One of the most moving stories about St. Francis of Assisi involves his revulsion for lepers. This revulsion is understandable since lepers were ostracized from society and most often leper1were dirty and smelly and disfigured. One day Francis came across a leper. Moved by a deep impulse of grace, he got down from his horse to embrace him. (Some sources say he even kissed him.) After this he said he felt a new gentleness in his body and spirit and was ready to really serve the Lord.

Jean Vanier, founder of the L’Arche movement which serves people with mental challenges, opines that during this experience Francis was converted; he had a change of attitude and inner change. “Francis began with fearing and despising of what appeared the most dirty, which in this period of time was the leper, to discovering the presence of God in the leper.  . . .  [this story helps us] begin to understand the whole mystery of people’s rejection of God.  We don’t want a god who is hidden in the dirt or hidden in dirty people or in smelly people or disfigured people or in those 40 million people who are in the refugee camps throughout the world.”

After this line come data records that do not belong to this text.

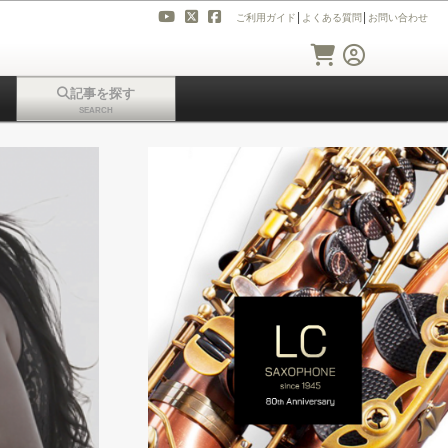
ご利用ガイド
│
よくある質問
│
お問い合わせ
記事を探す
SEARCH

Vanier goes on to explain that we will continue to despise others until we have recognized, loved, and accepted what is despicable in ourselves. Which, perhaps, is why the commandment to love our neighbors as ourselves is  more complicated that it first seems. I am not capable of loving myself until I deal with my demons. Francis’ example would suggest that the only way to do that is to have a real encounter with our own lepers – and accept that Christ dwells and delights in them, too.